Korsuva injection is a first-in-class kappa opioid receptor (KOR) agonist that targets the body’s peripheral nervous system.

The Korsuva injection new drug application (NDA) received Priority Review by the FDA, which is granted to therapies that, if approved, would offer significant improvements in the safety or effectiveness of the treatment, diagnosis, or prevention of serious conditions when compared to standard applications.

This approval is based on the New Drug Application filing that was supported by positive data from two pivotal Phase III trials – KALM-1, conducted in the U.S. (New England Journal of Medicine 2020; 382:222-232), and the global KALM-2, as well as supportive data from an additional 32 clinical studies. Korsuva injection was found to be generally well tolerated.

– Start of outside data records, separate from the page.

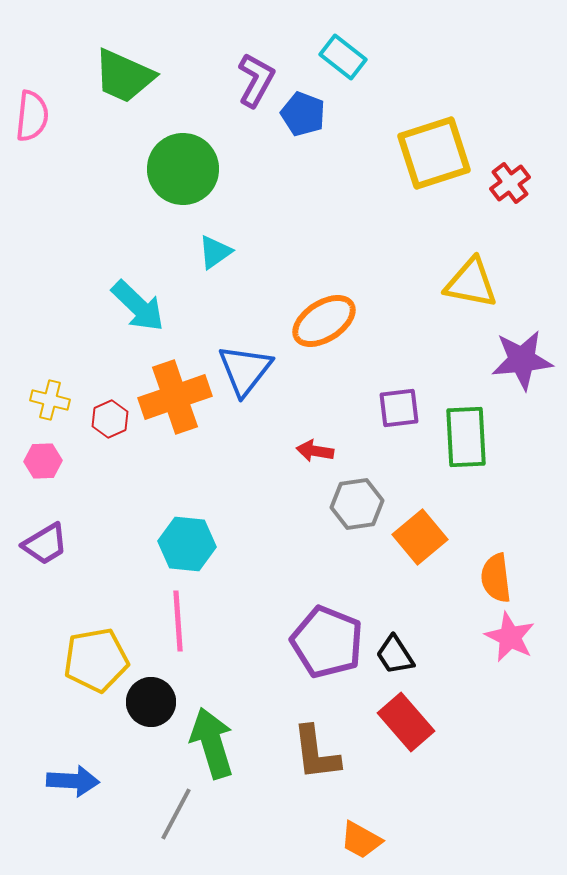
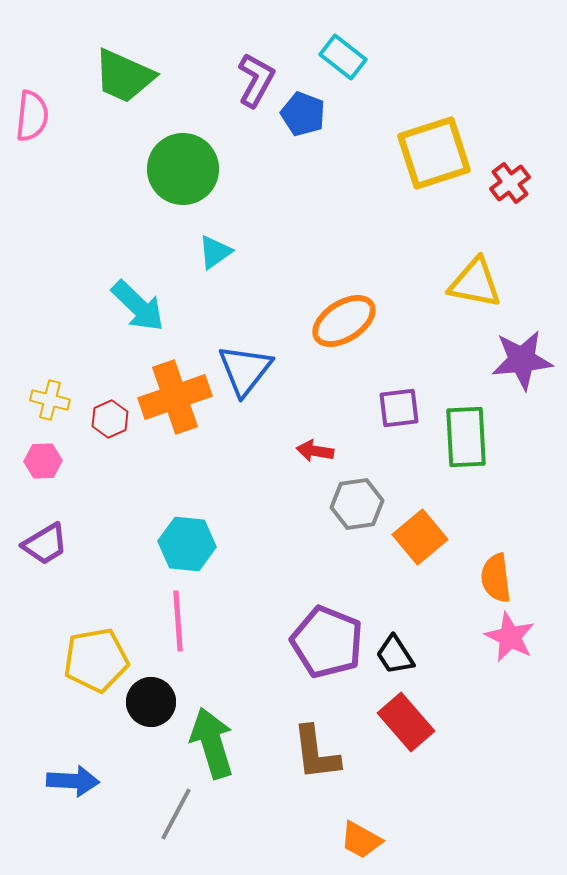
yellow triangle: moved 4 px right
orange ellipse: moved 20 px right
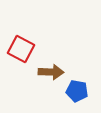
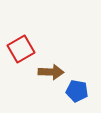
red square: rotated 32 degrees clockwise
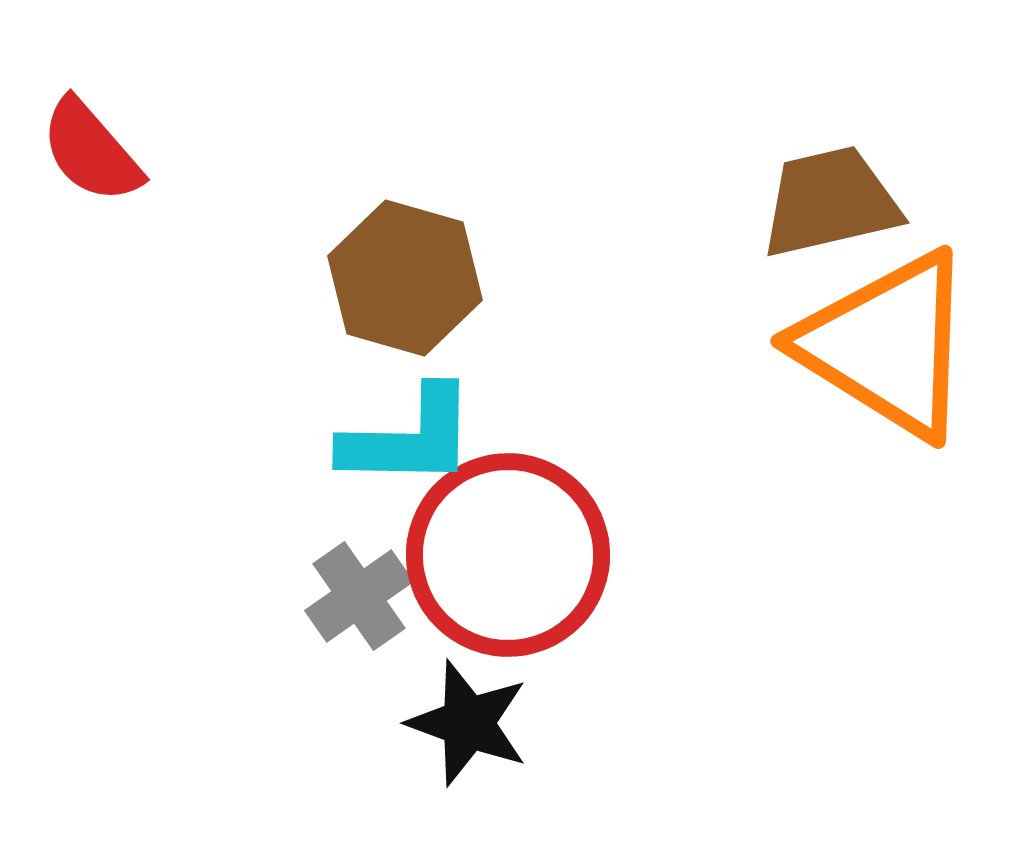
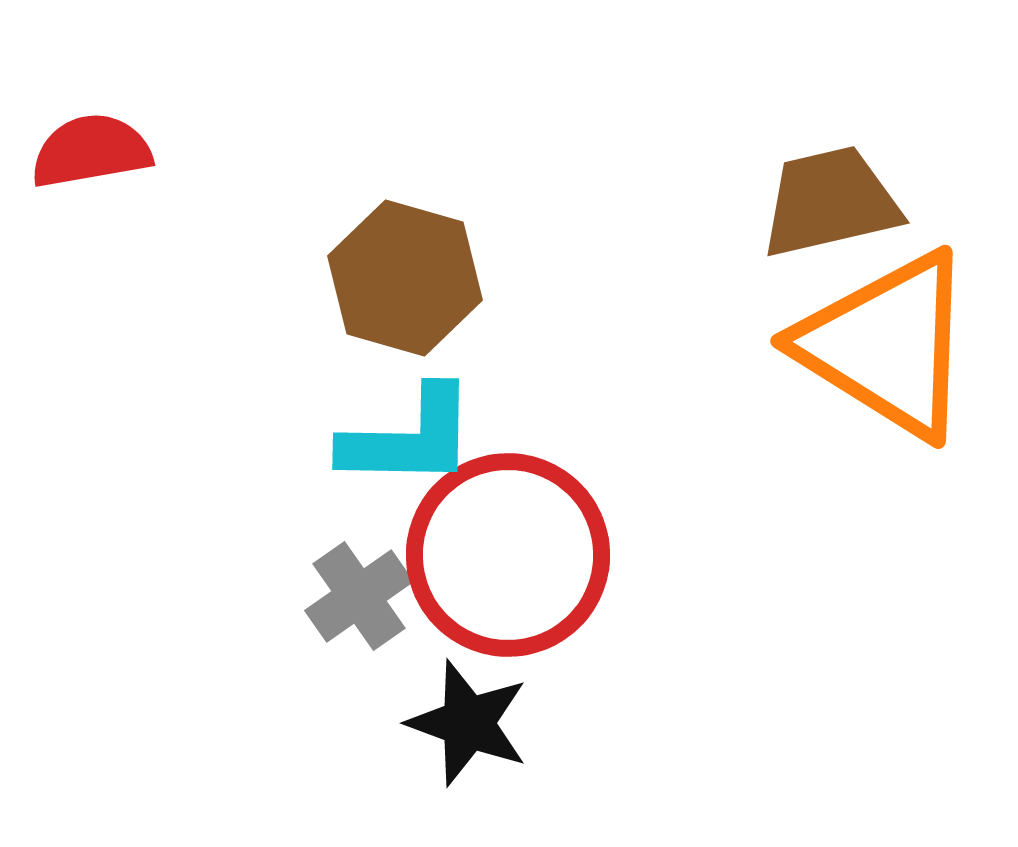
red semicircle: rotated 121 degrees clockwise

Vifor Pharma and Cara have agreed to an exclusive license to commercialize Korsuva in the United States. That agreement features a Cara 60%, Vifor Pharma 40% profit-sharing arrangement in non-Fresenius Medical Care clinics in the U.S. Under a previous agreement, Vifor Fresenius Medical Care Renal Pharma and Cara Therapeutics have agreed to market Korsuva injection to Fresenius Medical Care North America dialysis clinics in the U.S. under a Cara 50%, Vifor Pharma 50% profit-sharing arrangement.